I don’t know that it’s any more common now than in the recent past – I expect it’s more common than in say the '30s if only because international travel is faster and easier – but if a British or Australian actor wants to make it in Hollywood they’re going to have more opportunities if they can do an American accent. There aren’t that many roles in American movies and TV shows that call for a British/Australian accent. In some cases a part will be adjusted a bit if a non-American actor is deemed the best suited for the role, but an actor can’t count on that unless they’re already a big star.

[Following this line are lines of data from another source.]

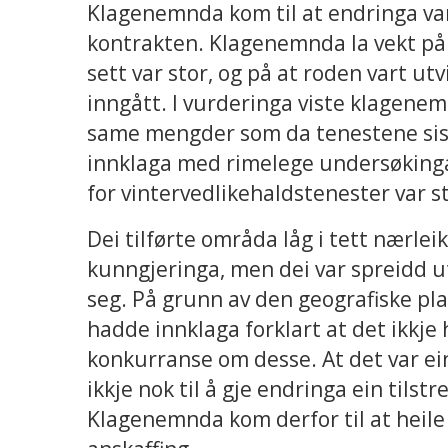
Klagenemnda kom til at endringa var
kontrakten. Klagenemnda la vekt på 
sett var stor, og på at roden vart u
inngått. I vurderinga viste klagene
same mengder som da tenestene sist 
innklaga med rimelege undersøking
for vintervedlikehaldstenester var s
Dei tilførte områda låg i tett nærle
kunngjeringa, men dei var spreidd u
seg. På grunn av den geografiske plas
hadde innklaga forklart at det ikkje
konkurranse om desse. At det var ein
ikkje nok til å gje endringa ein tilst
Klagenemnda kom derfor til at heile 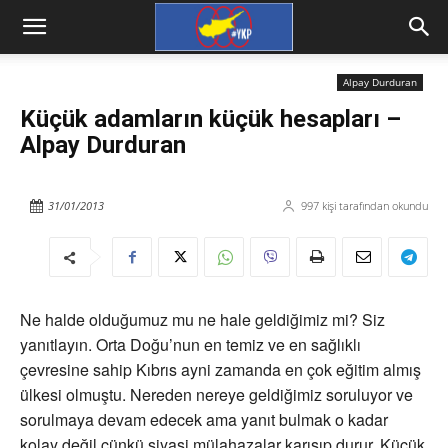
Alpay Durduran
Küçük adamların küçük hesapları –
Alpay Durduran
31/01/2013
997
kişi tarafından okundu
Ne halde olduğumuz mu ne hale geldiğimiz mi? Siz
yanıtlayın. Orta Doğu’nun en temiz ve en sağlıklı
çevresine sahip Kıbrıs ayni zamanda en çok eğitim almış
ülkesi olmuştu. Nereden nereye geldiğimiz soruluyor ve
sorulmaya devam edecek ama yanıt bulmak o kadar
kolay değil çünkü siyasi mülahazalar karışıp durur. Küçük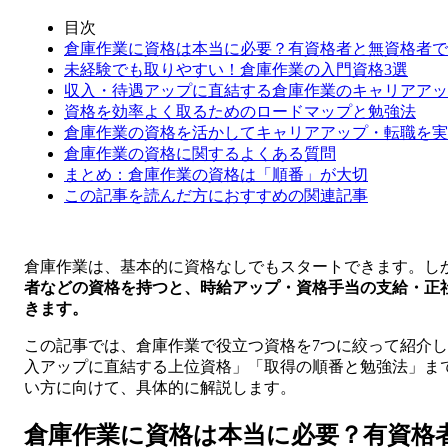
目次
倉庫作業に資格は本当に必要？有資格者と無資格者で
未経験でも取りやすい！倉庫作業の入門資格3選
収入・待遇アップに直結する倉庫作業のキャリアアッ
資格を効率よく取るためのロードマップと勉強法
倉庫作業の資格を活かしてキャリアアップ・転職を実
倉庫作業の資格に関するよくある質問
まとめ：倉庫作業の資格は「順番」が大切
この記事を読んだ方におすすめの関連記事
倉庫作業は、基本的に資格なしでもスタートできます。し
者などの資格を持つと、時給アップ・資格手当の支給・正
きます。
この記事では、倉庫作業で役立つ資格を7つに絞って紹介
入アップに直結する上位資格」「取得の順番と勉強法」ま
い方に向けて、具体的に解説します。
倉庫作業に資格は本当に必要？有資格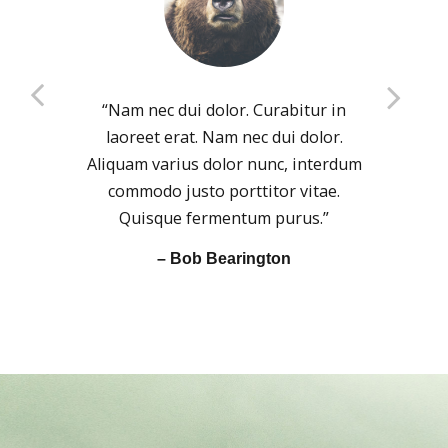
“Nam nec dui dolor. Curabitur in
Previous
laoreet erat. Nam nec dui dolor.
Next
Aliquam varius dolor nunc, interdum
commodo justo porttitor vitae.
Quisque fermentum purus.”
– Bob Bearington
– Brian Johnson
– Kelly Jones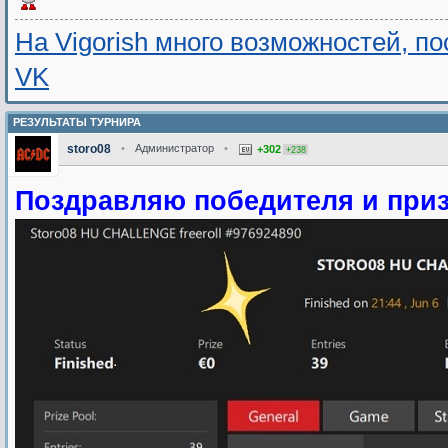
На Vigorish много возможностей, п
VK
РЕЗУЛЬТАТЫ ТУРНИРА
storo08
•
Администратор
•
+302
+238
Поздравляю победителя и приз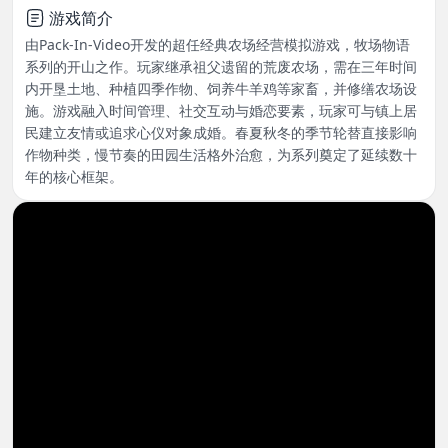
游戏简介
由Pack-In-Video开发的超任经典农场经营模拟游戏，牧场物语
系列的开山之作。玩家继承祖父遗留的荒废农场，需在三年时间
内开垦土地、种植四季作物、饲养牛羊鸡等家畜，并修缮农场设
施。游戏融入时间管理、社交互动与婚恋要素，玩家可与镇上居
民建立友情或追求心仪对象成婚。春夏秋冬的季节轮替直接影响
作物种类，慢节奏的田园生活格外治愈，为系列奠定了延续数十
年的核心框架。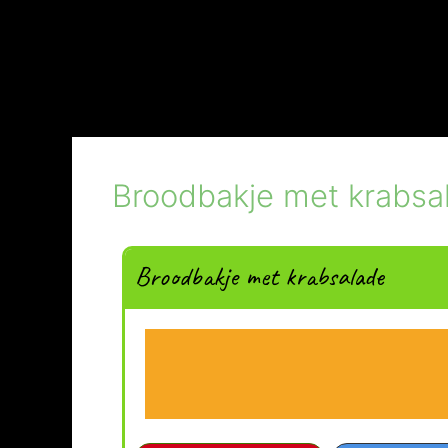
Broodbakje met krabsa
Broodbakje met krabsalade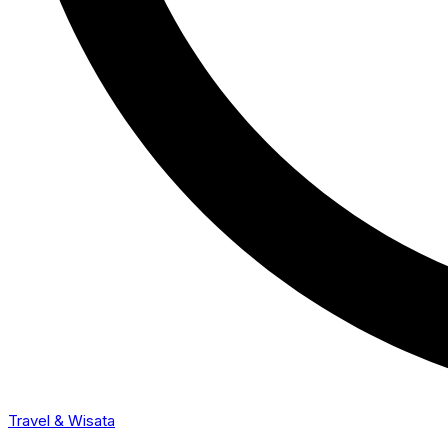
Travel & Wisata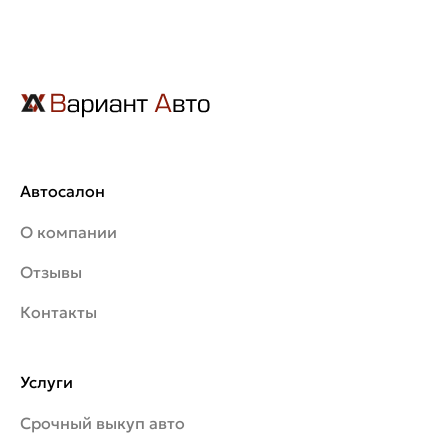
Автосалон
О компании
Отзывы
Контакты
Услуги
Срочный выкуп авто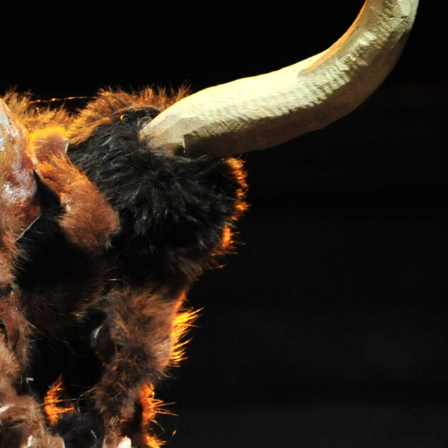
-
+
=
PRISIJUNGTI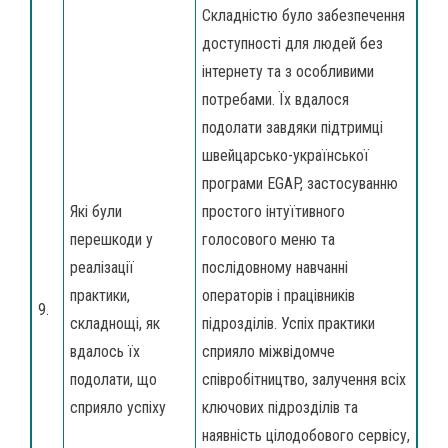
Складністю було забезпечення
доступності для людей без
інтернету та з особливими
потребами. Їх вдалося
подолати завдяки підтримці
швейцарсько-української
програми EGAP, застосуванню
Які були
простого інтуїтивного
перешкоди у
голосового меню та
реалізації
послідовному навчанні
практики,
операторів і працівників
9.
складнощі, як
підрозділів. Успіх практики
вдалось їх
сприяло міжвідомче
подолати, що
співробітництво, залучення всіх
сприяло успіху
ключових підрозділів та
наявність цілодобового сервісу,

Even when they’re not playing Americans, actors from Scotland, Ireland, Wales, Australia, and New Zealand often play English characters in movies. I assume this is in part because there are more English roles and in part because the average American moviegoer is more likely to be fooled by a phony English accent than a phony American accent.

by my own casual observation, with rare exception it seems like non-American actors are far better at affecting a fairly neutral American accent than American actors are at affecting, well, pretty much any non-American accent.

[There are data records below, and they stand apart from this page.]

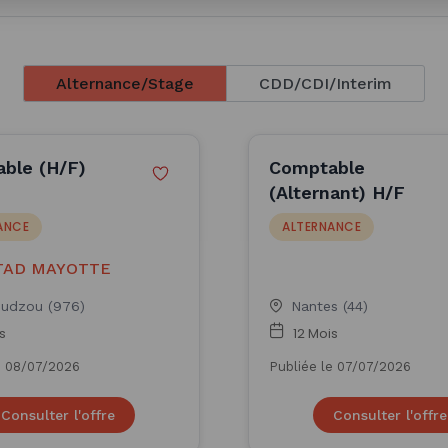
Alternance/Stage
CDD/CDI/Interim
ble (H/F)
Comptable
(Alternant) H/F
ANCE
ALTERNANCE
TAD MAYOTTE
udzou (976)
Nantes (44)
s
12 Mois
e 08/07/2026
Publiée le 07/07/2026
Consulter l'offre
Consulter l'offre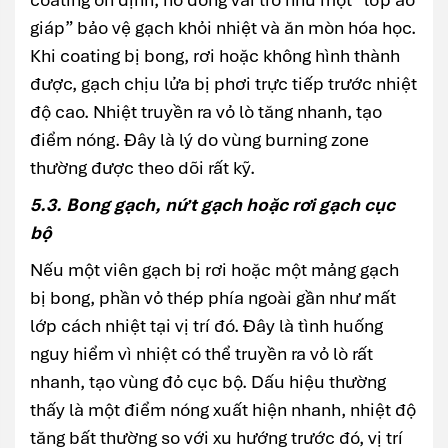
giáp” bảo vệ gạch khỏi nhiệt và ăn mòn hóa học.
Khi coating bị bong, rơi hoặc không hình thành
được, gạch chịu lửa bị phơi trực tiếp trước nhiệt
độ cao. Nhiệt truyền ra vỏ lò tăng nhanh, tạo
điểm nóng. Đây là lý do vùng burning zone
thường được theo dõi rất kỹ.
5.3. Bong gạch, nứt gạch hoặc rơi gạch cục
bộ
Nếu một viên gạch bị rơi hoặc một mảng gạch
bị bong, phần vỏ thép phía ngoài gần như mất
lớp cách nhiệt tại vị trí đó. Đây là tình huống
nguy hiểm vì nhiệt có thể truyền ra vỏ lò rất
nhanh, tạo vùng đỏ cục bộ. Dấu hiệu thường
thấy là một điểm nóng xuất hiện nhanh, nhiệt độ
tăng bất thường so với xu hướng trước đó, vị trí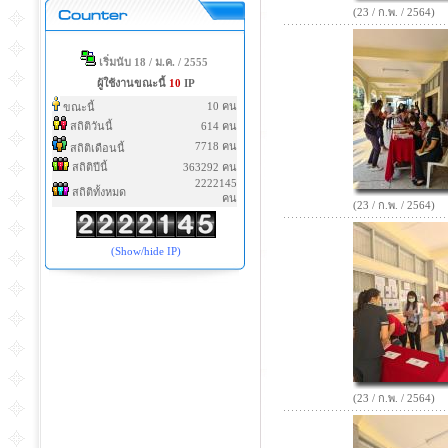
(23 / ก.พ. / 2564)
เริ่มนับ 18 / ม.ค. / 2555
ผู้ใช้งานขณะนี้
10
IP
10 คน
ขณะนี้
สถิติวันนี้
614 คน
7718 คน
สถิติเดือนนี้
สถิติปีนี้
363292 คน
2222145
สถิติทั้งหมด
คน
(23 / ก.พ. / 2564)
(Show/hide IP)
(23 / ก.พ. / 2564)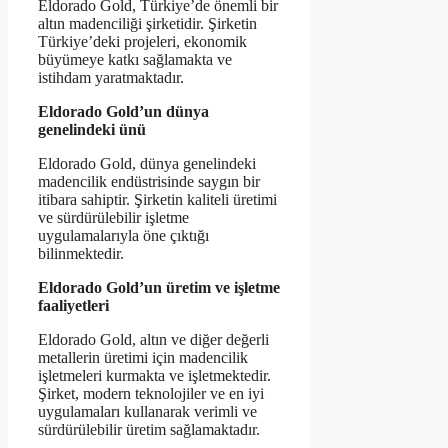
Eldorado Gold, Türkiye’de önemli bir
altın madenciliği şirketidir. Şirketin
Türkiye’deki projeleri, ekonomik
büyümeye katkı sağlamakta ve
istihdam yaratmaktadır.
Eldorado Gold’un dünya
genelindeki ünü
Eldorado Gold, dünya genelindeki
madencilik endüstrisinde saygın bir
itibara sahiptir. Şirketin kaliteli üretimi
ve sürdürülebilir işletme
uygulamalarıyla öne çıktığı
bilinmektedir.
Eldorado Gold’un üretim ve işletme
faaliyetleri
Eldorado Gold, altın ve diğer değerli
metallerin üretimi için madencilik
işletmeleri kurmakta ve işletmektedir.
Şirket, modern teknolojiler ve en iyi
uygulamaları kullanarak verimli ve
sürdürülebilir üretim sağlamaktadır.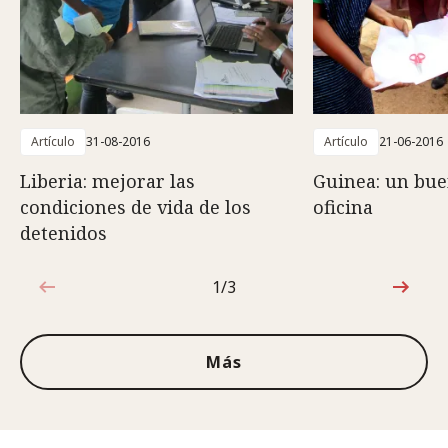
Artículo
31-08-2016
Artículo
21-06-2016
Liberia: mejorar las
Guinea: un bue
condiciones de vida de los
oficina
detenidos
1/3
1de3
Más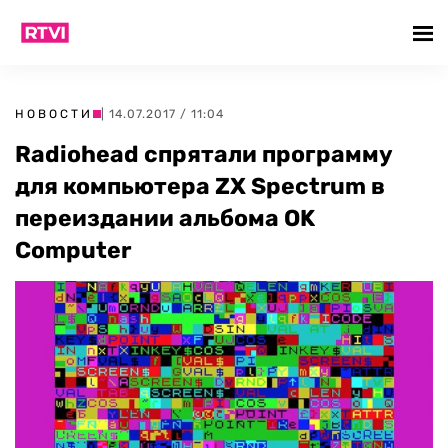
НОВОСТИ
| 14.07.2017 / 11:04
Radiohead спрятали программу
для компьютера ZX Spectrum в
переиздании альбома OK
Computer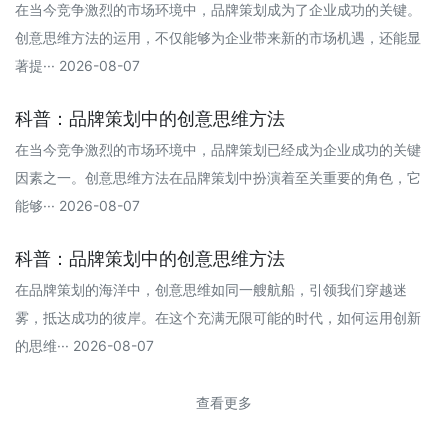
在当今竞争激烈的市场环境中，品牌策划成为了企业成功的关键。
创意思维方法的运用，不仅能够为企业带来新的市场机遇，还能显
著提··· 2026-08-07
科普：品牌策划中的创意思维方法
在当今竞争激烈的市场环境中，品牌策划已经成为企业成功的关键
因素之一。创意思维方法在品牌策划中扮演着至关重要的角色，它
能够··· 2026-08-07
科普：品牌策划中的创意思维方法
在品牌策划的海洋中，创意思维如同一艘航船，引领我们穿越迷
雾，抵达成功的彼岸。在这个充满无限可能的时代，如何运用创新
的思维··· 2026-08-07
查看更多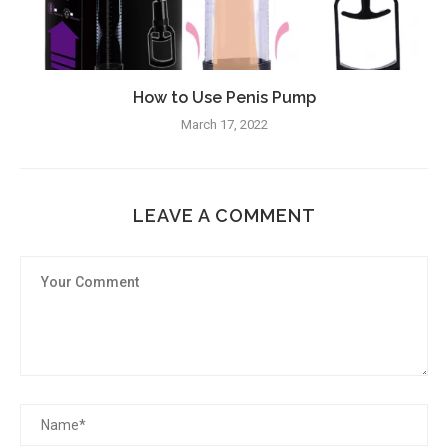
How to Use Penis Pump
March 17, 2022
LEAVE A COMMENT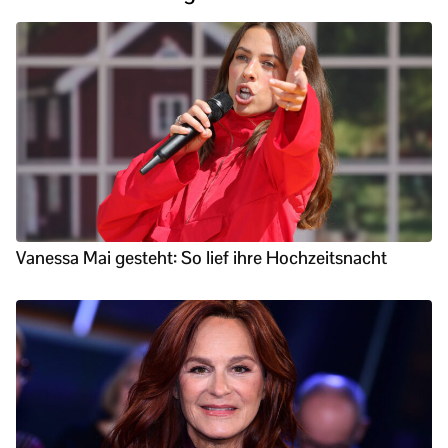
Vanessa Mai gesteht: So lief ihre Hochzeitsnacht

for example, I didn’t know Bob Hoskins was English until long after I had first seen Who Framed Roger Rabbit?

And I was surprised to hear his voice in WFRR because the first movie I ever saw him in was The Long Good Friday, back when it ran in the theaters! Oh, and in that one, check out Pierce Brosnan in the gay bathhouse scene!:stuck_out_tongue:

The blonde lead from CHuck is an Aussie and I think she or Parade Magazine explained it: Brits and Aussies are less egocentric and are less demanding when it comes to American Tv work, that they are grateful. Plus fresh faces rather than seeing the same recycled American actors running thru failed series after failed series. American C or D listers especially.


I keep hearing that but I thought his American accent was appallingly bad. But I had seen him in Flickers so I may have been prejudiced.

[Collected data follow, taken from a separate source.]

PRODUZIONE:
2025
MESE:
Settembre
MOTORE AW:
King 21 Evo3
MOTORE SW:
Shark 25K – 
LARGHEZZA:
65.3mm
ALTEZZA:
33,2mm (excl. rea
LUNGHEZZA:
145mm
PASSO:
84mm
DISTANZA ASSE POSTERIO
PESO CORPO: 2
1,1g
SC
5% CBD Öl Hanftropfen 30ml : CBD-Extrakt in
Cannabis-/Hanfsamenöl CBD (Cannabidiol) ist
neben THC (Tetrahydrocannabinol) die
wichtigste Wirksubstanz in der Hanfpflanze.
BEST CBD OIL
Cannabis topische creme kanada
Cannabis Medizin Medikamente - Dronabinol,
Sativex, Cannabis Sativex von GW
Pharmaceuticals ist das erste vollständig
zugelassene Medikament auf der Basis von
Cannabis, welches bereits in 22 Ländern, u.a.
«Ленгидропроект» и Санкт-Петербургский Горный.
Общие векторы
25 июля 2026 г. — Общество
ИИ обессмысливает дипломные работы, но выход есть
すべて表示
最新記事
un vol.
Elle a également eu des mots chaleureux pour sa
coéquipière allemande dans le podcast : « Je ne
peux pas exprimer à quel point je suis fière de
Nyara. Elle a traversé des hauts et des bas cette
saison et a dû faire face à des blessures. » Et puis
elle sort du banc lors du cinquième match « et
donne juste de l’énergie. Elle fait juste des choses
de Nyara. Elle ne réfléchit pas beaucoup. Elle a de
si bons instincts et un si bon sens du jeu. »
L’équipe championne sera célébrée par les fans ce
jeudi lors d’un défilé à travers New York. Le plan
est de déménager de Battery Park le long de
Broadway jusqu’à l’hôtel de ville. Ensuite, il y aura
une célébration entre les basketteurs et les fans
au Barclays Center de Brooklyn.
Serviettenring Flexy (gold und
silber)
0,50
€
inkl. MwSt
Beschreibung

Okay, not as bad as Olivier’s French-Canadian in 49th Parallel, but not the slightest bit convincing. I agree that the actors of the British Commonwealth have gotten better at doing American. F’rinstance, I’d never guess from his accent that Nathan Fillion was from far-off Edmonton.

I’m not an actor. But my guess would be that when you’re already playing a character and delivering lines that somebody else wrote for you, putting on a fake accent is just another part of the process.

WAG: The Australian showbiz industry is probably easier to break into because it’s much smaller; successful Australian actors quickly run out of local opportunities and seek work in the US; having achieved success in Australia, they have contacts who can help them with introductions and the sort of helping hand your average unknown aspiring US actor doesn’t have access to.